Prompt>
What you return should be the lines of the data containing "Homeopatia", each in full.

[Start of section]

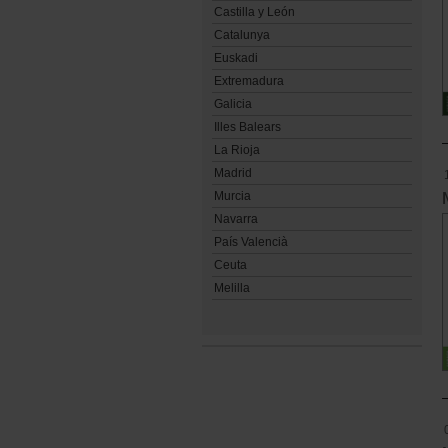
Castilla y León
Catalunya
Euskadi
Extremadura
Galicia
Illes Balears
La Rioja
Madrid
Murcia
Navarra
País Valencià
Ceuta
Melilla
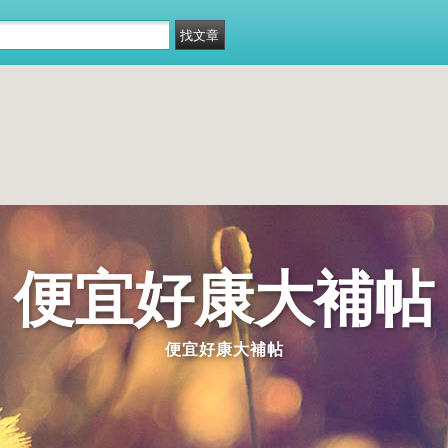
便宜好康大補帖
便宜好康大補帖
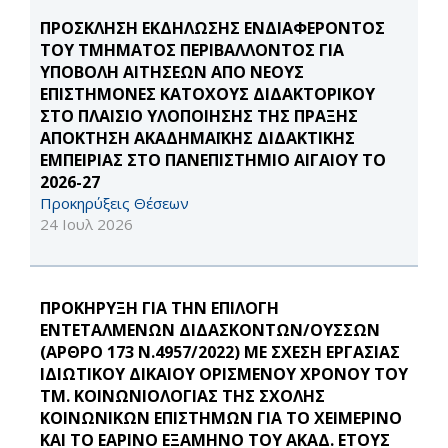
ΠΡΟΣΚΛΗΣΗ ΕΚΔΗΛΩΣΗΣ ΕΝΔΙΑΦΕΡΟΝΤΟΣ
ΤΟΥ ΤΜΗΜΑΤΟΣ ΠΕΡΙΒΑΛΛΟΝΤΟΣ ΓΙΑ
ΥΠΟΒΟΛΗ ΑΙΤΗΣΕΩΝ ΑΠΟ ΝΕΟΥΣ
ΕΠΙΣΤΗΜΟΝΕΣ ΚΑΤΟΧΟΥΣ ΔΙΔΑΚΤΟΡΙΚΟΥ
ΣΤΟ ΠΛΑΙΣΙΟ ΥΛΟΠΟΙΗΣΗΣ ΤΗΣ ΠΡΑΞΗΣ
ΑΠΟΚΤΗΣΗ ΑΚΑΔΗΜΑΪΚΗΣ ΔΙΔΑΚΤΙΚΗΣ
ΕΜΠΕΙΡΙΑΣ ΣΤΟ ΠΑΝΕΠΙΣΤΗΜΙΟ ΑΙΓΑΙΟΥ ΤΟ
2026-27
Προκηρύξεις Θέσεων
24 Ιουλ 2026
ΠΡΟΚΗΡΥΞΗ ΓΙΑ ΤΗΝ ΕΠΙΛΟΓΗ
ΕΝΤΕΤΑΛΜΕΝΩΝ ΔΙΔΑΣΚΟΝΤΩΝ/ΟΥΣΣΩΝ
(ΑΡΘΡΟ 173 Ν.4957/2022) ΜΕ ΣΧΕΣΗ ΕΡΓΑΣΙΑΣ
ΙΔΙΩΤΙΚΟΥ ΔΙΚΑΙΟΥ ΟΡΙΣΜΕΝΟΥ ΧΡΟΝΟΥ ΤΟΥ
ΤΜ. ΚΟΙΝΩΝΙΟΛΟΓΙΑΣ ΤΗΣ ΣΧΟΛΗΣ
ΚΟΙΝΩΝΙΚΩΝ ΕΠΙΣΤΗΜΩΝ ΓΙΑ ΤΟ ΧΕΙΜΕΡΙΝΟ
ΚΑΙ ΤΟ ΕΑΡΙΝΟ ΕΞΑΜΗΝΟ ΤΟΥ ΑΚΑΔ. ΕΤΟΥΣ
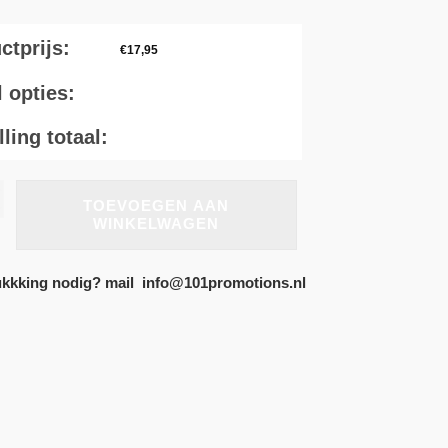
ctprijs:
€
17,95
l opties:
ling totaal:
TOEVOEGEN AAN
WINKELWAGEN
ater
kkking nodig? mail info@101promotions.nl
ende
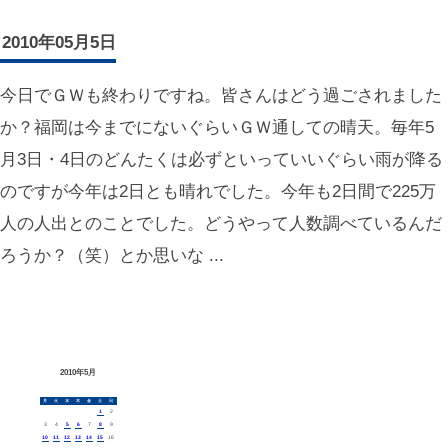
2010年05月5日
今日でＧＷも終わりですね。皆さんはどう過ごされました
か？福岡は今までにないぐらいＧＷ通しての晴天。毎年5
月3日・4日のどんたくは必ずといっていいぐらい雨が降る
のですが今年は2日とも晴れでした。今年も2日間で225万
人の人出とのことでした。どうやって人数調べているんだ
ろうか？（笑）とか思いな ...
2010年5月
月
火
水
木
金
土
日
1
2
3
4
5
6
7
8
9
10
11
12
13
14
15
16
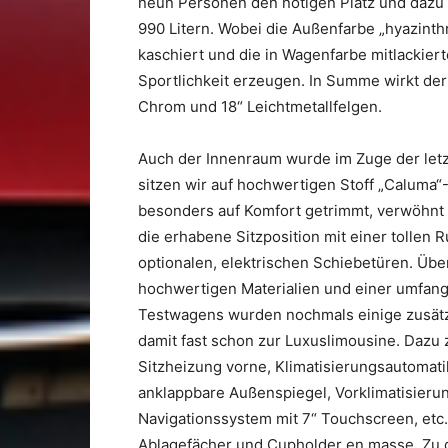
neun Personen den nötigen Platz und dazu
990 Litern. Wobei die Außenfarbe „hyazinth
kaschiert und die in Wagenfarbe mitlackie
Sportlichkeit erzeugen. In Summe wirkt der
Chrom und 18“ Leichtmetallfelgen.
Auch der Innenraum wurde im Zuge der letz
sitzen wir auf hochwertigen Stoff „Caluma“-
besonders auf Komfort getrimmt, verwöhnt F
die erhabene Sitzposition mit einer tollen 
optionalen, elektrischen Schiebetüren. Übe
hochwertigen Materialien und einer umfang
Testwagens wurden nochmals einige zusätzl
damit fast schon zur Luxuslimousine. Dazu 
Sitzheizung vorne, Klimatisierungsautomati
anklappbare Außenspiegel, Vorklimatisierun
Navigationssystem mit 7“ Touchscreen, etc.
Ablagefächer und Cupholder en masse. Zu 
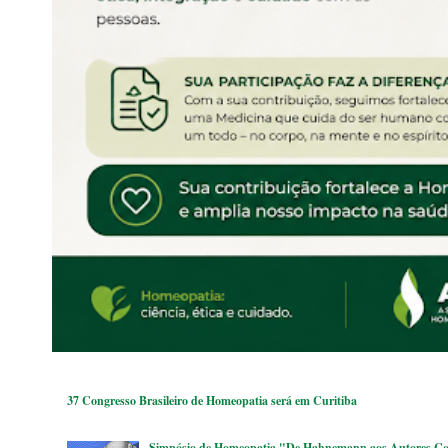
37 Congresso Brasileiro de Homeopatia será em Curitiba
Simpósio de Homeopatia "De Hahnemann aos Autores Co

[End of section]

Answer space>
37 Congresso Brasileiro de Homeopatia será em Curitiba
Simpósio de Homeopatia "De Hahnemann aos Autores Co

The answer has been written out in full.